По кустам я - где согнувшись, где на карачках, где и ползком -
добрался до перелеска. Теперь я был в метрах в трехстах от машины, сбоку и
чуть сзади нее. Фарер сидел за рулем, тип с ящиком стоял рядом, но на ящик
свой не смотрел, ящик стоял на капоте. Еще один тип шел вперед по дороге,
время от времени останавливаясь и поднося к глазам бинокль. Четвертого
видно не было.
Ну, что ж, ребята... смыться от вас без транспорта мне вряд ли
удастся... а из оружия у меня одна рогатка... Соваться в нынешнюю кашу с
не записанным на тебя пистолетом - нет уж, проще запереться в чулане и
отсидеть положенных три года. В дедовой мастерской мы за полчаса соорудили
рогатку из титанового прутка и красного резинового шнура чуть потоньше
мизинца. В карман я насыпал два десятка шариков от подшипника.
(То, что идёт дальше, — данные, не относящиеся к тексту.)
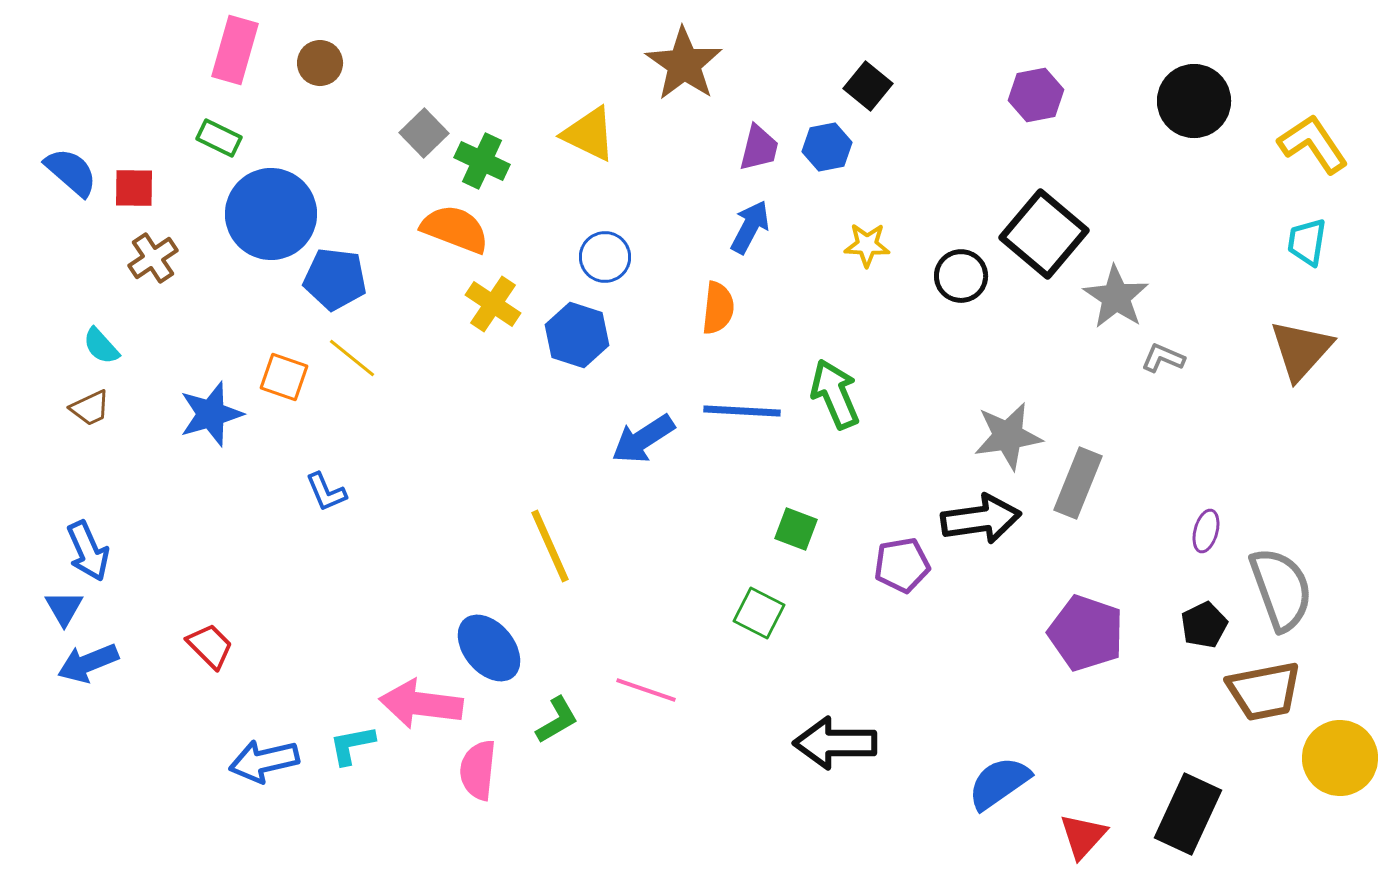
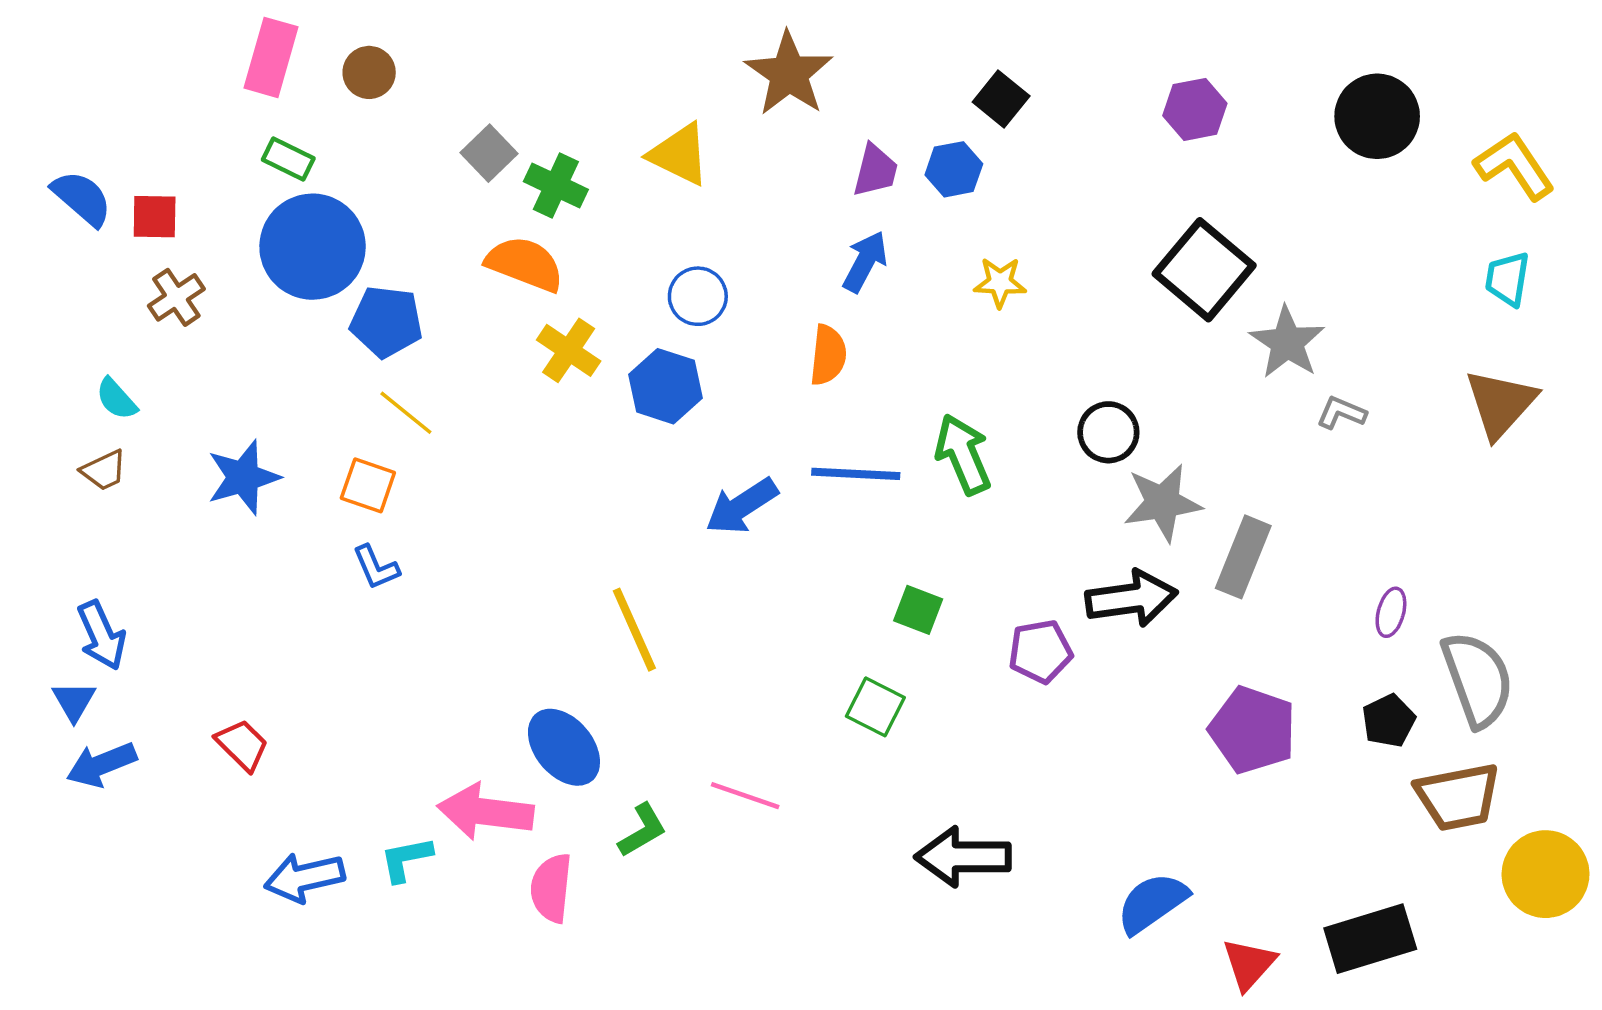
green rectangle: (219, 138) -> (288, 159), moved
black circle: (961, 276) -> (1108, 432), moved
orange square: (284, 377) -> (368, 485), moved
black rectangle: (1188, 814) -> (1370, 939), turned 48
С этим
арсеналом я и готовился принять бой. Или навязать его.
Пистолет в ближнем бою, конечно, предпочтительнее. Из него можно
стрелять стоя, сидя, лежа, на бегу, в прыжке, с одной руки, с двух,
выпуская восемь пуль по восьми целям за две с половиной секунды. Из
длинноствольного "березина-600" или флотского "парабеллума" я попадаю в
поясную мишень с полукилометра. Из рогатки стрелять можно только стоя,
причем в одной позе: правым боком к противнику. Скорострельность не более
выстрела в секунду. Убойная сила сохраняется метров до пятидесяти. И тем
не менее я знаю несколько случаев, когда рогатка одерживала верх над
пистолетом - благодаря двум неоспоримым преимуществам: бесшумности,
во-первых, а во-вторых, тому, что у противника при виде рогатки не
срабатывает приоритетный рефлекс на оружие, ему приходится сначала
подумать, а уж потом стрелять, теряя на это бесценные доли секунды...
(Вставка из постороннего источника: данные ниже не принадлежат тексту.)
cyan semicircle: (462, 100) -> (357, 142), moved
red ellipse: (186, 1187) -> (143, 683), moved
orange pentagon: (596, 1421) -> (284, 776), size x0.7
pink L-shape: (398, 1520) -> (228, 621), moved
Итак, три противника были в поле моего зрения - следовательно,
начинать надо было с четвертого. Я короткими перебежками направился к
промоине, чтобы перейти дорогу за спиной у этих ребят. Вполне могло быть,
что четвертый, невидимый, затаился и ждет - или идет мне навстречу. Но
нет, до промоины я дошел спокойно, а дальше было непросто - метров
пятнадцать совершенно открытого пространства, причем в виду стоящего на
горочке "хейнкеля"... повезет - не повезет... не повезло: парень, стоящий
у машины, взял свой ящик, что-то там нажал или покрутил - во мне взорвался
кусок льда - повернулся кругом и увидел меня. А ведь именно его я
собирался сохранить и побеседовать... да, удивиться он успел, а вот
испугаться - вряд ли... обхватил руками брызнувший лоб и повалился
навзничь. Фарер, как чертик из коробочки, вылетел из машины и дважды
выстрелил куда-то влево - что-то он там узрел, в кустах. Ему я попал в
висок, он рухнул и покатился с насыпи. Тут я, наконец, завершил начатый
маневр - пересечение плеши. Теперь я был опять справа от дороги, в кювете.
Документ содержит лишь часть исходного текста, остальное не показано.